§ **TASK DESCRIPTION**:
Would you retype exactly the lines below, starting with the one that has "Version (935, 592)" and going on through the one that has "friedemann (685, 578)", with no pictures and nothing else?

§ **Collected data**:

···

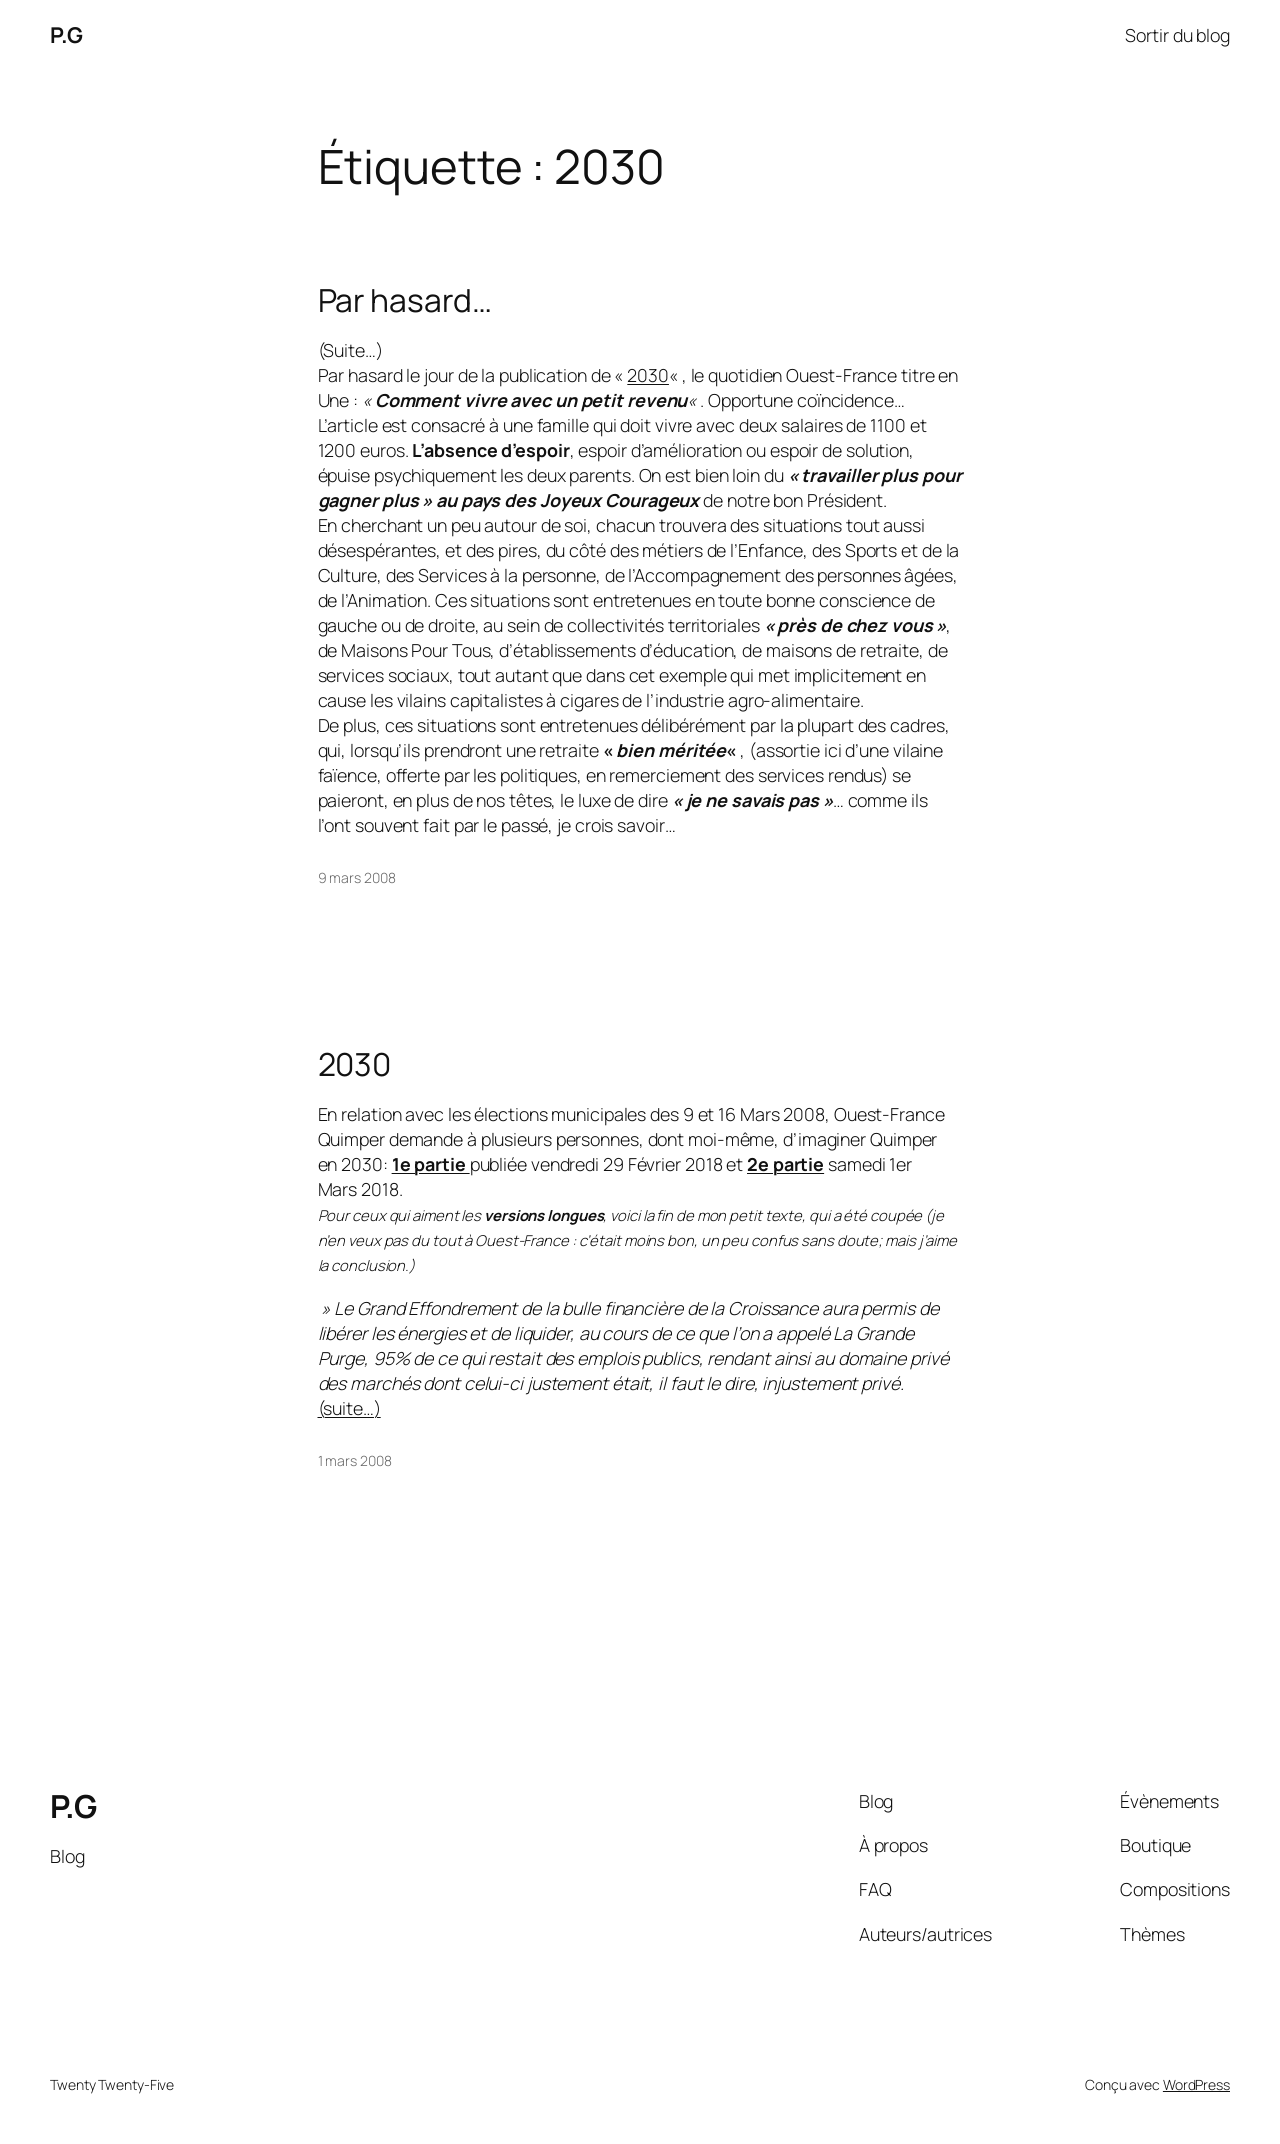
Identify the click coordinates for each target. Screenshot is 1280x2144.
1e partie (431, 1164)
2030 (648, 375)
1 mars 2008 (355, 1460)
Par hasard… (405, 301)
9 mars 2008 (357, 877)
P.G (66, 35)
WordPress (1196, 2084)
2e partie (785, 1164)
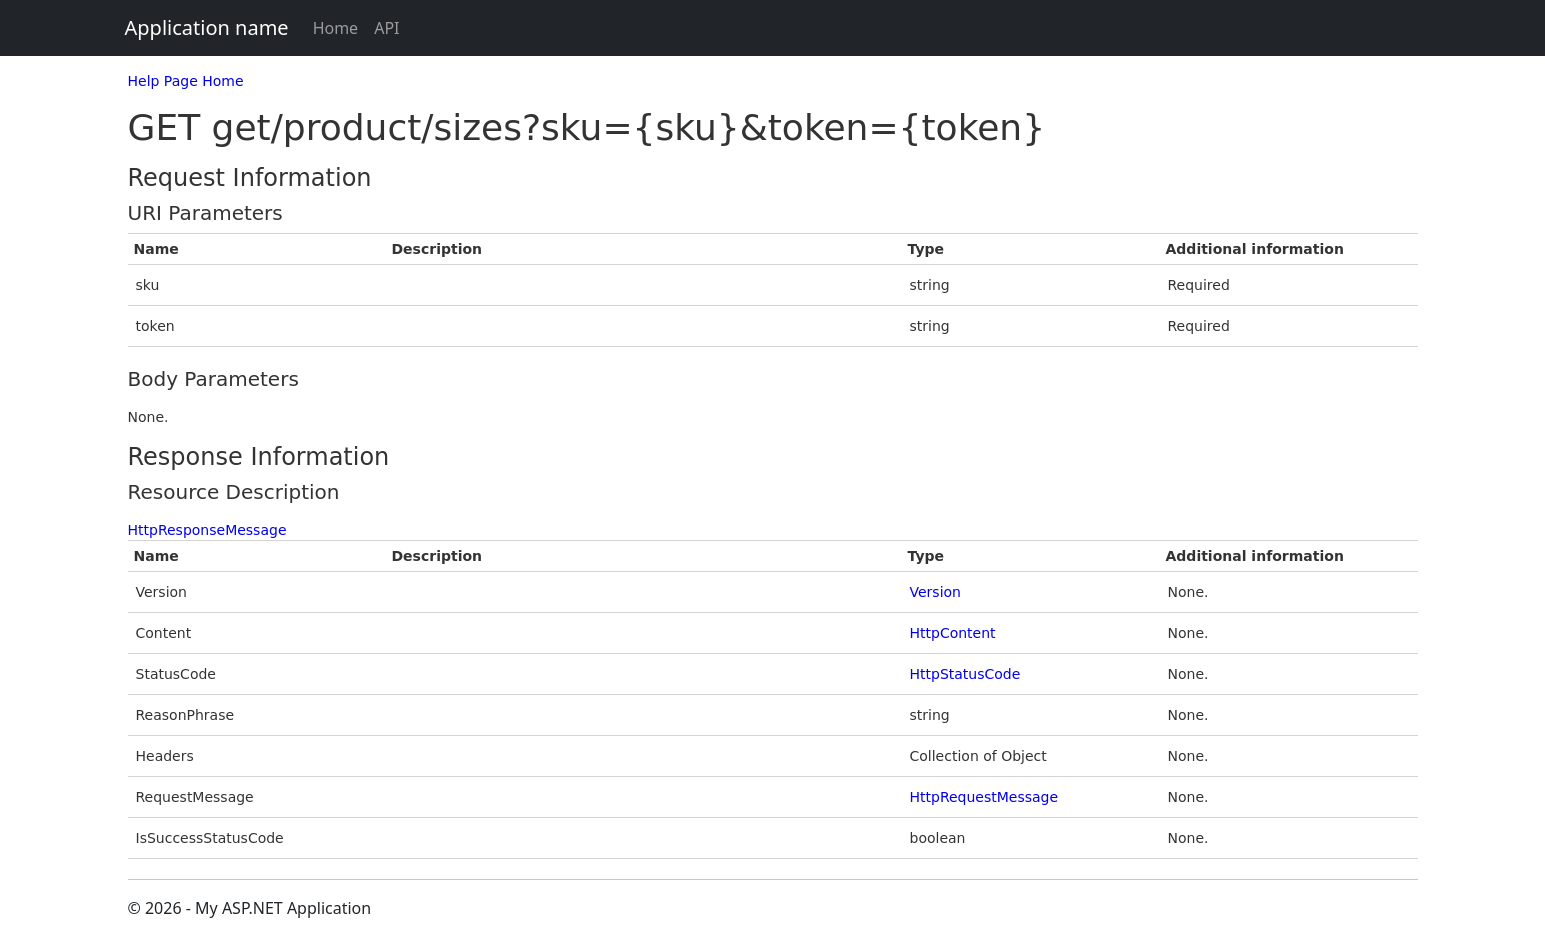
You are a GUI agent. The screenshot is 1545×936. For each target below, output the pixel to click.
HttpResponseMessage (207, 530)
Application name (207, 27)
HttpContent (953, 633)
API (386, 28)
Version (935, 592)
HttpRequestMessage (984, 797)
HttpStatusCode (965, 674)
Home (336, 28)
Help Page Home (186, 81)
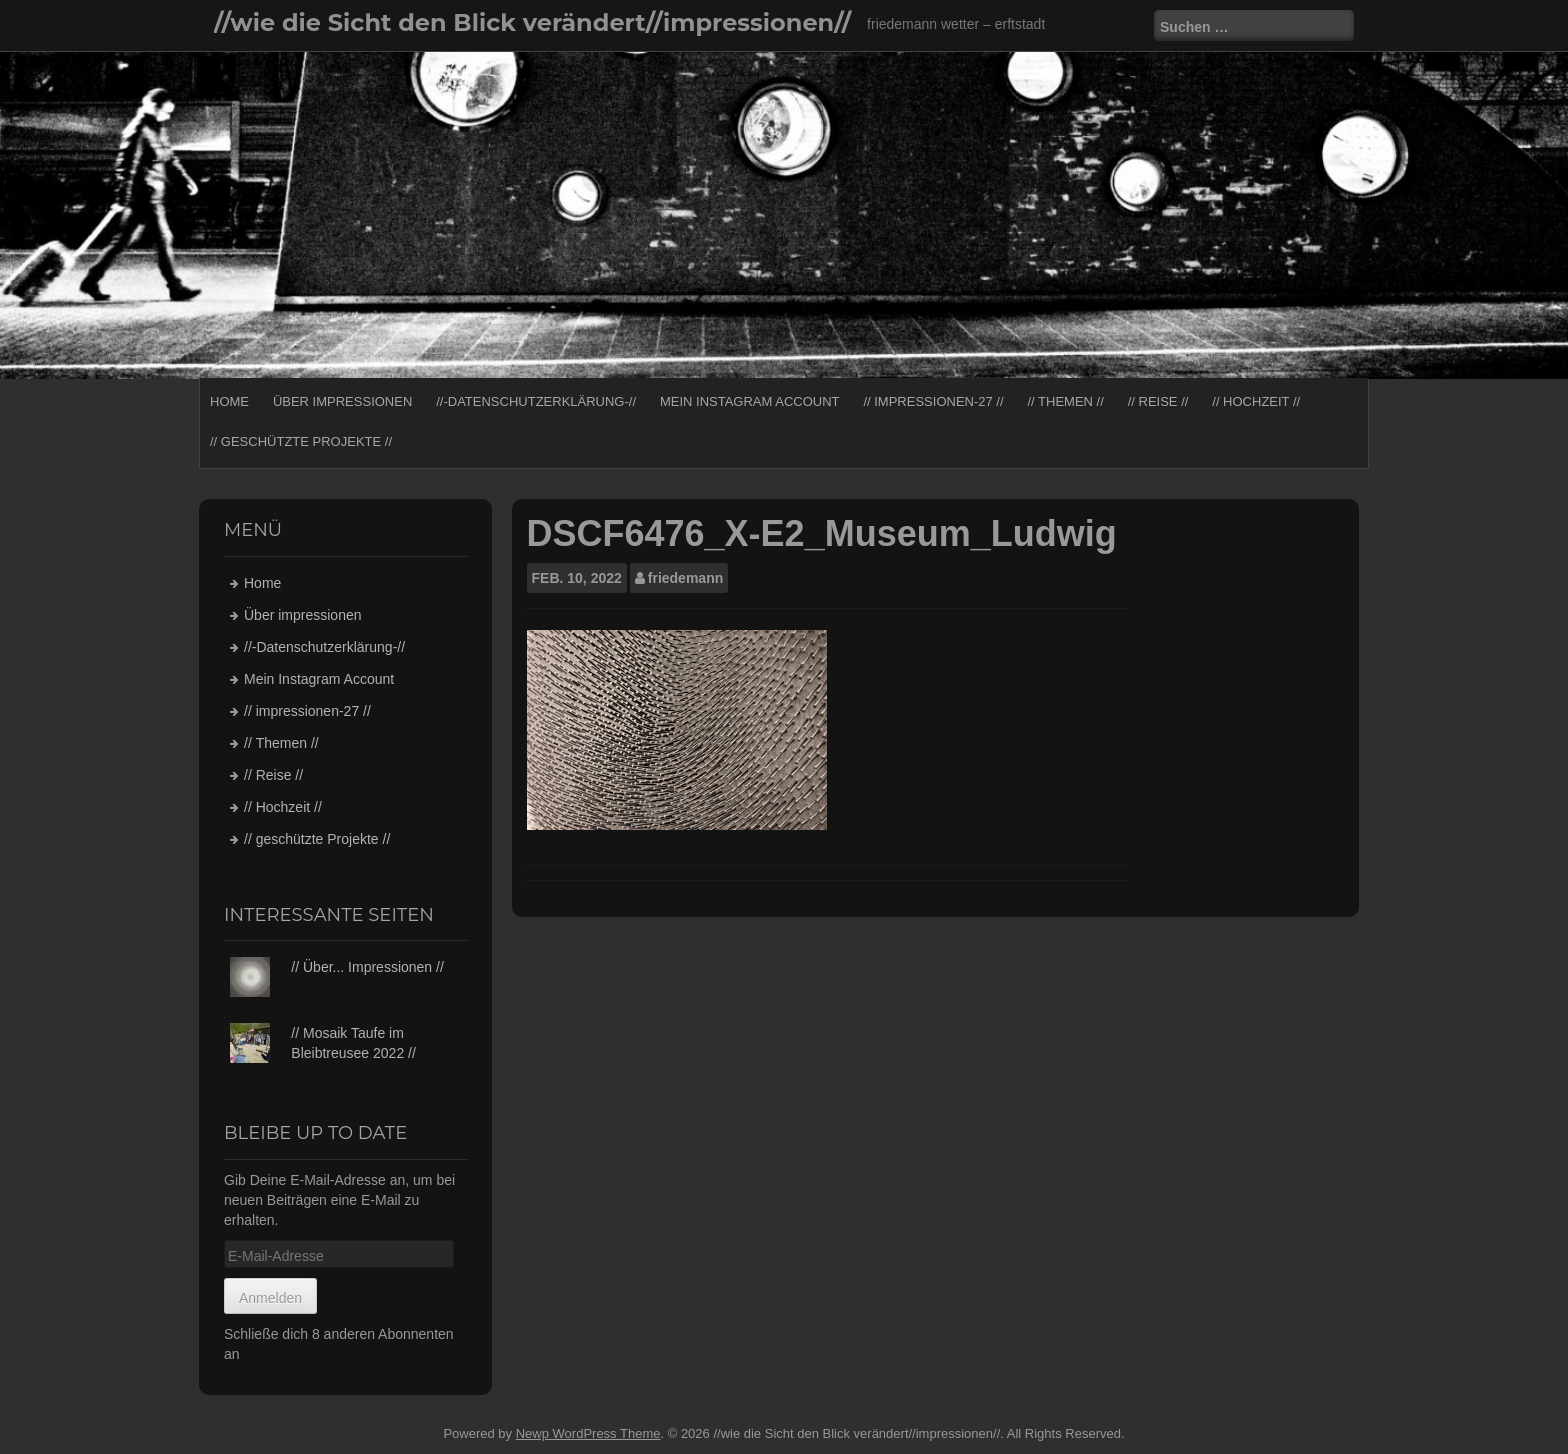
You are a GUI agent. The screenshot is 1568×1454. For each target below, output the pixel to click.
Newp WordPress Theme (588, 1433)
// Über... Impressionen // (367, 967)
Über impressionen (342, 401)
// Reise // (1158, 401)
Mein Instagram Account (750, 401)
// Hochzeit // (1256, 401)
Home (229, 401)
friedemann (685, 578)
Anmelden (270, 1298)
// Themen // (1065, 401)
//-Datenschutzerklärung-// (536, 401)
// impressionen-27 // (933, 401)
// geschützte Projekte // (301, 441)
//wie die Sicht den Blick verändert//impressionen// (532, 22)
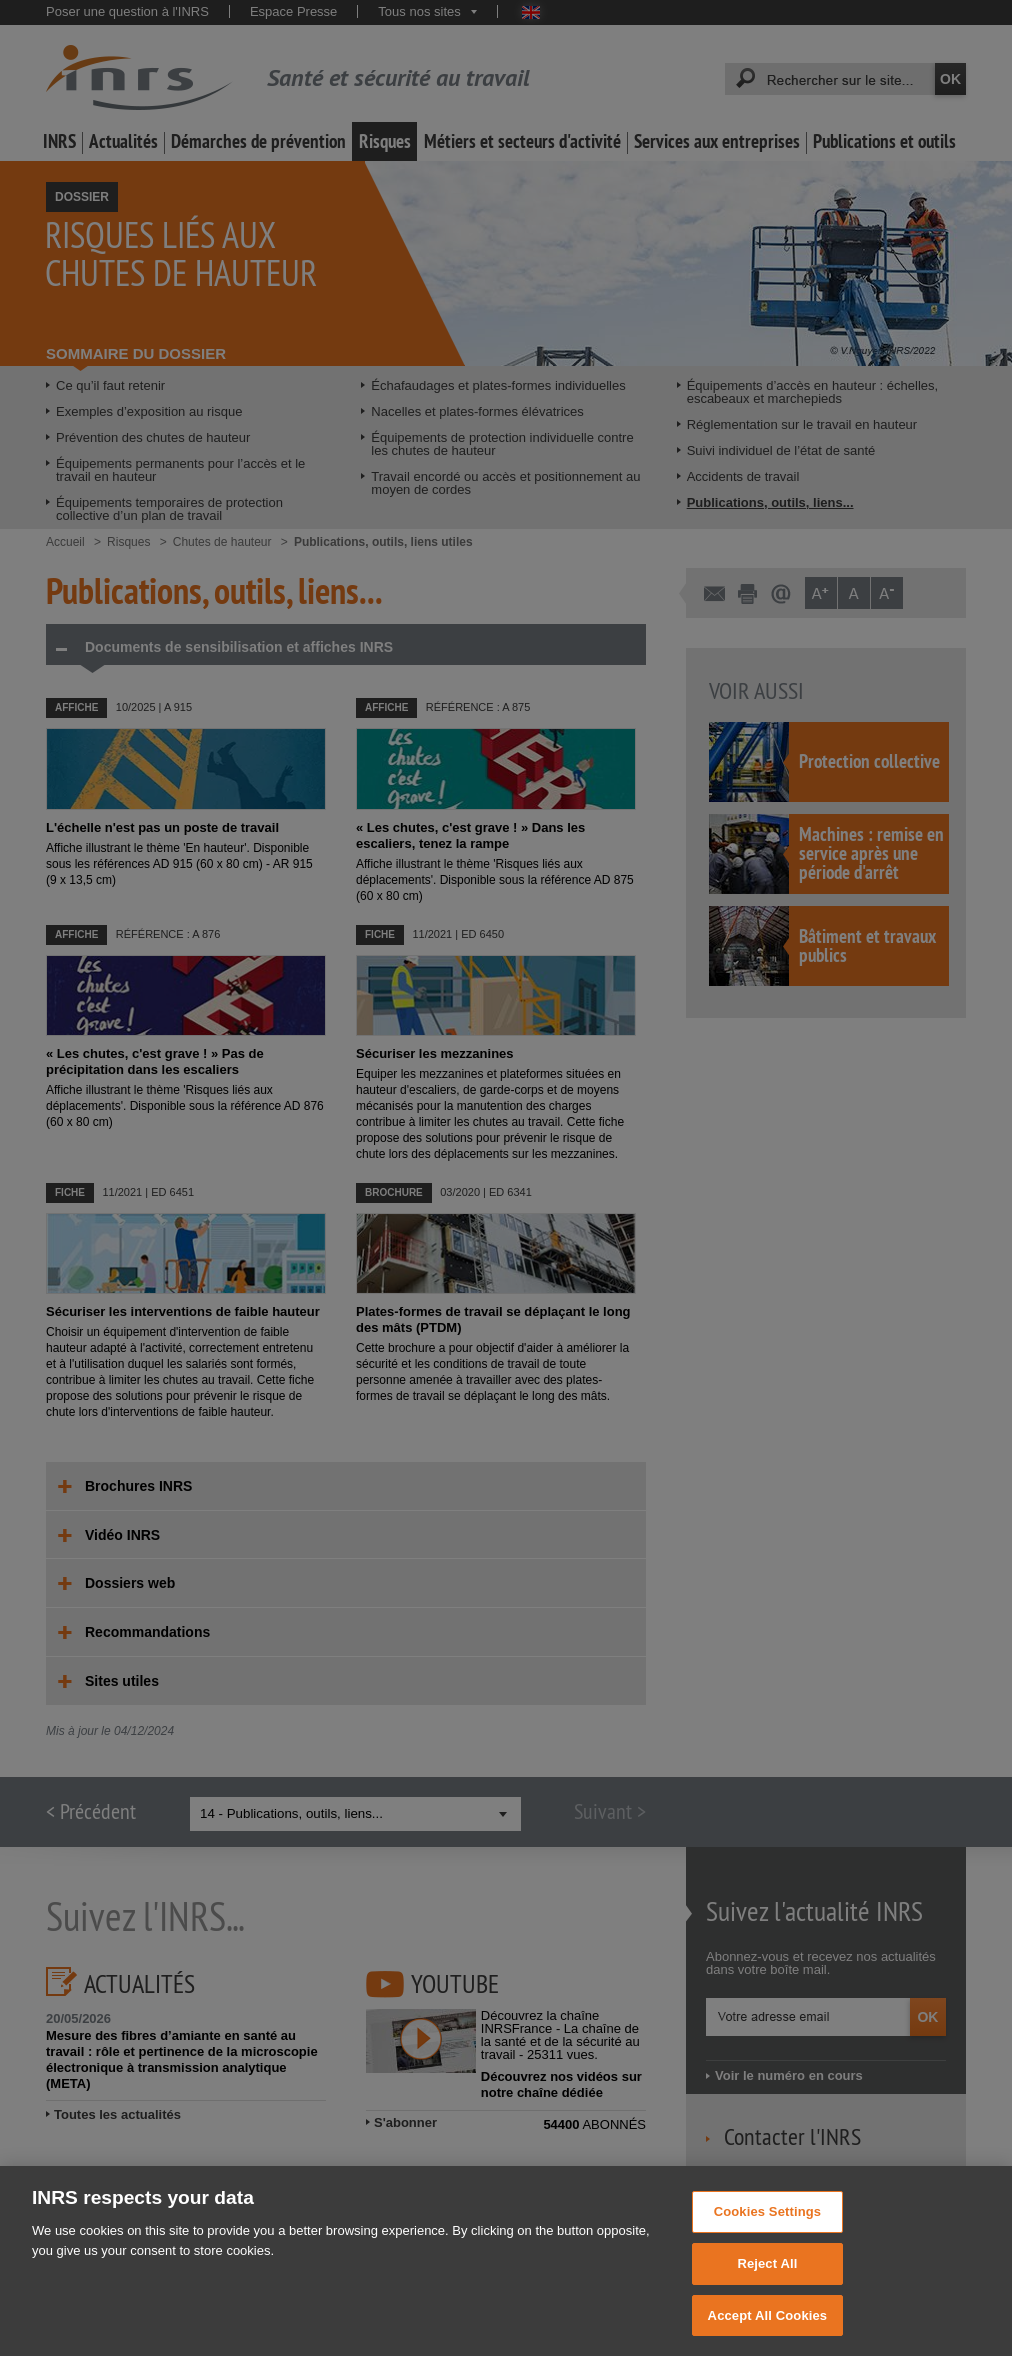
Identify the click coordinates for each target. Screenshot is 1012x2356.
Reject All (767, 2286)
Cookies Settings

···

§ **EXERCISE OUTPUT**:
Version (935, 592)
HttpRequestMessage (984, 797)
HttpStatusCode (965, 674)
Home (336, 28)
Help Page Home (186, 81)
You are a GUI agent. The screenshot is 1568×1454. For each target below, output the pixel to click.
Newp WordPress Theme (588, 1433)
// Über... Impressionen // (367, 967)
Über impressionen (342, 401)
// Reise // (1158, 401)
Mein Instagram Account (750, 401)
// Hochzeit // (1256, 401)
Home (229, 401)
friedemann (685, 578)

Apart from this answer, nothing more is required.